The data structure should be chosen by taking into consideration what kind of read/write access will be required. For instance, file systems are not good at answering the question "what is the most recent file in this folder" (they don't have an index on dates). And, it seems to me that we are frequently going to have to make such queries, for instance to get the latest version of a content element.

I think we all agree that accounting for read/write data access patterns is critical, and was much of the focus of issues #16 and #26. Accounting for the dependencies (and transitive dependencies of dependencies) is part of the motivation for having all that information stored in a single snapshot summary file, so that we can get that sort of data for any given BundleVersion with a single file request.
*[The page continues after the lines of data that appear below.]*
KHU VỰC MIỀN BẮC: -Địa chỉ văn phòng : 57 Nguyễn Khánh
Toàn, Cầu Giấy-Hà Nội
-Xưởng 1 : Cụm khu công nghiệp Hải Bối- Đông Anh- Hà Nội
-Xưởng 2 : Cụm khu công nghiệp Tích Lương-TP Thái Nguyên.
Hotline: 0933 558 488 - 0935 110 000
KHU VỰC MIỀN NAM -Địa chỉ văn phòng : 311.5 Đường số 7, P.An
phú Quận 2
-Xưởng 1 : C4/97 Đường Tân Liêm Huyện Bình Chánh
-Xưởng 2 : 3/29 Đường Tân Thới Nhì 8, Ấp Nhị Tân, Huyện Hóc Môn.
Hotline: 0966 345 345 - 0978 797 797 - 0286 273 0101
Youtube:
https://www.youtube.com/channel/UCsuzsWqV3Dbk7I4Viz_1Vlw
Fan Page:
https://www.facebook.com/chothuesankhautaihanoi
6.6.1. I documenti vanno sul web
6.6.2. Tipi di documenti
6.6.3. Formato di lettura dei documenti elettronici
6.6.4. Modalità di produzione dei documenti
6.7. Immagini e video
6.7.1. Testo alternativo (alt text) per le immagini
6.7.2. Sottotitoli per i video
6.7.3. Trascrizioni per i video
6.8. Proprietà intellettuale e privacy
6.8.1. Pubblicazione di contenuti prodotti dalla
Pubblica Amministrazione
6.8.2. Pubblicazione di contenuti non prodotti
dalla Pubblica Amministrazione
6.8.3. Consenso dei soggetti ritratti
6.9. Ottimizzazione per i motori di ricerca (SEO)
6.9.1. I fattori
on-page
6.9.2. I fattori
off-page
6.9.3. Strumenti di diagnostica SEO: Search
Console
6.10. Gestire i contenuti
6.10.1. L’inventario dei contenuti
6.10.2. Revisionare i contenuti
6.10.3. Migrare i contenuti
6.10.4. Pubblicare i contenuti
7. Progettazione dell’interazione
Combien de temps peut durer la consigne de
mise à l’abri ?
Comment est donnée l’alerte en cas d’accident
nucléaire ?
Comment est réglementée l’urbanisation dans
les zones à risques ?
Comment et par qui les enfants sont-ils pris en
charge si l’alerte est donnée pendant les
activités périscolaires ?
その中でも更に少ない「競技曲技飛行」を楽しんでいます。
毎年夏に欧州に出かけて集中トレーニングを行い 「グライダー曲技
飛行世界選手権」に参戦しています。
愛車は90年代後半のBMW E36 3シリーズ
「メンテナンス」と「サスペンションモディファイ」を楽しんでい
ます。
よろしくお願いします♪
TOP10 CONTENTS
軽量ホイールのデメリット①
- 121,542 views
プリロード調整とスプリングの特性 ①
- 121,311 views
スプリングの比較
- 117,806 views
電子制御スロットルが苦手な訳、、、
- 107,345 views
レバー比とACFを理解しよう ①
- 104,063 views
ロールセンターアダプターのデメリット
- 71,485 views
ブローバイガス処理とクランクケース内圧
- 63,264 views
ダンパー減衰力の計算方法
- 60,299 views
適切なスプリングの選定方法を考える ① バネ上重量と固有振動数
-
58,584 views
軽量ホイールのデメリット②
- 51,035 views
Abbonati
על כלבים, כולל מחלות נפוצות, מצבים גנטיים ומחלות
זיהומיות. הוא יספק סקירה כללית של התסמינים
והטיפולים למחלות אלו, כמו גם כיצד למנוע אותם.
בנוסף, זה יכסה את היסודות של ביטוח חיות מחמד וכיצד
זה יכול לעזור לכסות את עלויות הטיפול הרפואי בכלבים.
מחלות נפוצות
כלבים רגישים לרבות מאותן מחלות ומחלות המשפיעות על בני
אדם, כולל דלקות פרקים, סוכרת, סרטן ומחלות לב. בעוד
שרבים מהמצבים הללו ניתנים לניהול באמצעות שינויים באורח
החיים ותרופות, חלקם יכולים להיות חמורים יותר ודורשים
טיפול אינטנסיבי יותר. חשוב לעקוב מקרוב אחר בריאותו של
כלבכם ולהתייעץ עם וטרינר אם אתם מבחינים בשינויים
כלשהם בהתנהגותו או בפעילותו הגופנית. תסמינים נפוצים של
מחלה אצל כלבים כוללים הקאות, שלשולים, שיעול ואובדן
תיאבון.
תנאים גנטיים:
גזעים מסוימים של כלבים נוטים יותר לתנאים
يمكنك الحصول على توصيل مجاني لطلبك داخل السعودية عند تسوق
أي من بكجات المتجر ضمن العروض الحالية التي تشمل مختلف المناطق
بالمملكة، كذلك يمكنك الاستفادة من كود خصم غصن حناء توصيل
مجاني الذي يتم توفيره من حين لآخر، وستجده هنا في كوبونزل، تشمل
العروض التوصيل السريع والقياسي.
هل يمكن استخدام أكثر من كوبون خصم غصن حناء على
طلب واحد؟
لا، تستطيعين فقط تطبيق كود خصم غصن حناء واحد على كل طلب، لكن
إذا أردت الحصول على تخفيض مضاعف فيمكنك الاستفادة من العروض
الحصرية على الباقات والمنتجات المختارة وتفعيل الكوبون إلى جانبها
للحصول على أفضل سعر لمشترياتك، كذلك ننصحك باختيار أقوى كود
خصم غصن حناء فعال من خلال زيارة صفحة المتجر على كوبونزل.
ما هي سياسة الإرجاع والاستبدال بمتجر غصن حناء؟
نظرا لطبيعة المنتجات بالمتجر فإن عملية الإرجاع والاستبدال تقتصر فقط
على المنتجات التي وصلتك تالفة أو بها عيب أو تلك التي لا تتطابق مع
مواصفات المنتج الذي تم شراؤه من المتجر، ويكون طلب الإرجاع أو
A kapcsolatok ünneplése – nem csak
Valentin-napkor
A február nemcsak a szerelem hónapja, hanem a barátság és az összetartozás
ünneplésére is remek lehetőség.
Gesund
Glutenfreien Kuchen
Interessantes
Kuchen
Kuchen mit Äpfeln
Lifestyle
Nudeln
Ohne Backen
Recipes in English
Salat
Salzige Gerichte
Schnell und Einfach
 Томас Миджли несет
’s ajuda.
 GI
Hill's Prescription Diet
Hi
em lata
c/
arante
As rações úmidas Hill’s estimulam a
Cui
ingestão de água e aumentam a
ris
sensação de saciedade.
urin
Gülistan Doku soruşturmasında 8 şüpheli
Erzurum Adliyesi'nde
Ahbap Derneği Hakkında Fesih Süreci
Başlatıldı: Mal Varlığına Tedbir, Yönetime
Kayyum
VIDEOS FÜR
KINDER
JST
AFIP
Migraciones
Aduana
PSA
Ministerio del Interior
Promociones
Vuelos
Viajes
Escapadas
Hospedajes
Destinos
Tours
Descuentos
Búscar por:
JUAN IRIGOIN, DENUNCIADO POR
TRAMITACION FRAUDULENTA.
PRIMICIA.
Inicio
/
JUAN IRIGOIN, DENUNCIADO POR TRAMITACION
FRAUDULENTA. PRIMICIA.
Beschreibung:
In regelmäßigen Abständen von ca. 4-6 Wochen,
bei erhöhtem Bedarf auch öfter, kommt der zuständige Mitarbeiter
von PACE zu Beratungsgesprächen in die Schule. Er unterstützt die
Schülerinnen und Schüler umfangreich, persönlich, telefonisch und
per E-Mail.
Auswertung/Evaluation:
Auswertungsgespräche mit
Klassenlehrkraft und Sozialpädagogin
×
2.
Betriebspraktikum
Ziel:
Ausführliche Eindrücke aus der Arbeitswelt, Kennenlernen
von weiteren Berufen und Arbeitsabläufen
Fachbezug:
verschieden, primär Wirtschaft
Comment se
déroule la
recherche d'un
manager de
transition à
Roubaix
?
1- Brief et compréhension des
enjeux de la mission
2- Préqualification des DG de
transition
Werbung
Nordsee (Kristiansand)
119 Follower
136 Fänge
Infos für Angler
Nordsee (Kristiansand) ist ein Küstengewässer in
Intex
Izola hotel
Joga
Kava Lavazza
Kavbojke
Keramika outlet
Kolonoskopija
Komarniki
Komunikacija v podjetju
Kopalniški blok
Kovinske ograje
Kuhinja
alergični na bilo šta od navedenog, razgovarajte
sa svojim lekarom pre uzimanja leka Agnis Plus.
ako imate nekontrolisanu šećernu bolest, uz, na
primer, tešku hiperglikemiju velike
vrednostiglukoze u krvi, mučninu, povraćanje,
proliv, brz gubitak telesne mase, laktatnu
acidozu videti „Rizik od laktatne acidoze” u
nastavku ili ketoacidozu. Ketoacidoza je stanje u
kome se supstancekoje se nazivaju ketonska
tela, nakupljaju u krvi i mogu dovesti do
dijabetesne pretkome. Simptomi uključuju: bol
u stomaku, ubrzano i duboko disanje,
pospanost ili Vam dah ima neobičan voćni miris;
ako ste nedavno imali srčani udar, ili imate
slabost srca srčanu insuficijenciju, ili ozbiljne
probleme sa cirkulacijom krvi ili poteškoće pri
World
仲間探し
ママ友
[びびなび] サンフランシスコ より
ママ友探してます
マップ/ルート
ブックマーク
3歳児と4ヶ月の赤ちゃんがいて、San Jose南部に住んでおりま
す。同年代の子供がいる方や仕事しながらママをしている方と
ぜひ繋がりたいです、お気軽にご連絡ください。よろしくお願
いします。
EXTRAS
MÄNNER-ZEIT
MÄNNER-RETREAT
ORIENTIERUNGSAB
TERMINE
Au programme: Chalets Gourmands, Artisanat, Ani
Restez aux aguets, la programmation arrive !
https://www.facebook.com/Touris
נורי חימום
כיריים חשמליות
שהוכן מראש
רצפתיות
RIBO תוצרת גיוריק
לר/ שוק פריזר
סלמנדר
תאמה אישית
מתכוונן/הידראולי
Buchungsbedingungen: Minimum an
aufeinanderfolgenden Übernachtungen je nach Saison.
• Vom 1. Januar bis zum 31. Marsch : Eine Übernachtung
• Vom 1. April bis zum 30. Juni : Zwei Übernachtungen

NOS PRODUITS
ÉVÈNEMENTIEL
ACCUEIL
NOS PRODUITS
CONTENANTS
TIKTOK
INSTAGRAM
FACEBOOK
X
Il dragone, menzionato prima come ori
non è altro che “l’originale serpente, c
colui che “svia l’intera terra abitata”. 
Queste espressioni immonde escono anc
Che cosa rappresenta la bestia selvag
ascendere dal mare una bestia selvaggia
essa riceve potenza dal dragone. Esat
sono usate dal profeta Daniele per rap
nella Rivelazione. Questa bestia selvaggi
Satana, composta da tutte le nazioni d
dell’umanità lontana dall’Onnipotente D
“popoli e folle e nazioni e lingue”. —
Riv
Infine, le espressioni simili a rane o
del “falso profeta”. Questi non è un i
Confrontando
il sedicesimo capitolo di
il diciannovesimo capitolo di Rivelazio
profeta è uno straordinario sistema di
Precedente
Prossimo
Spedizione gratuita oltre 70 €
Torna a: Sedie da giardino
Also, frankly, with the amount of content that edX has, using an object store is just way cheaper than paying for the equivalent amount of database storage.

Filesystems are bad at searching: will we have to rely on a grep-like tool (i.e: slow) when searching for content?

Search capabilities will be provided by Elasticsearch, which we would still have used even if we went with a more SQL-based solution. We'll eventually want to index a bunch of things (PDF files, subtitles, etc.) and MySQL's full text search capabilities are pretty limited.

Separating data in two different storage systems (filesystem and SQL db) requires some synchronization, which is a hard problem.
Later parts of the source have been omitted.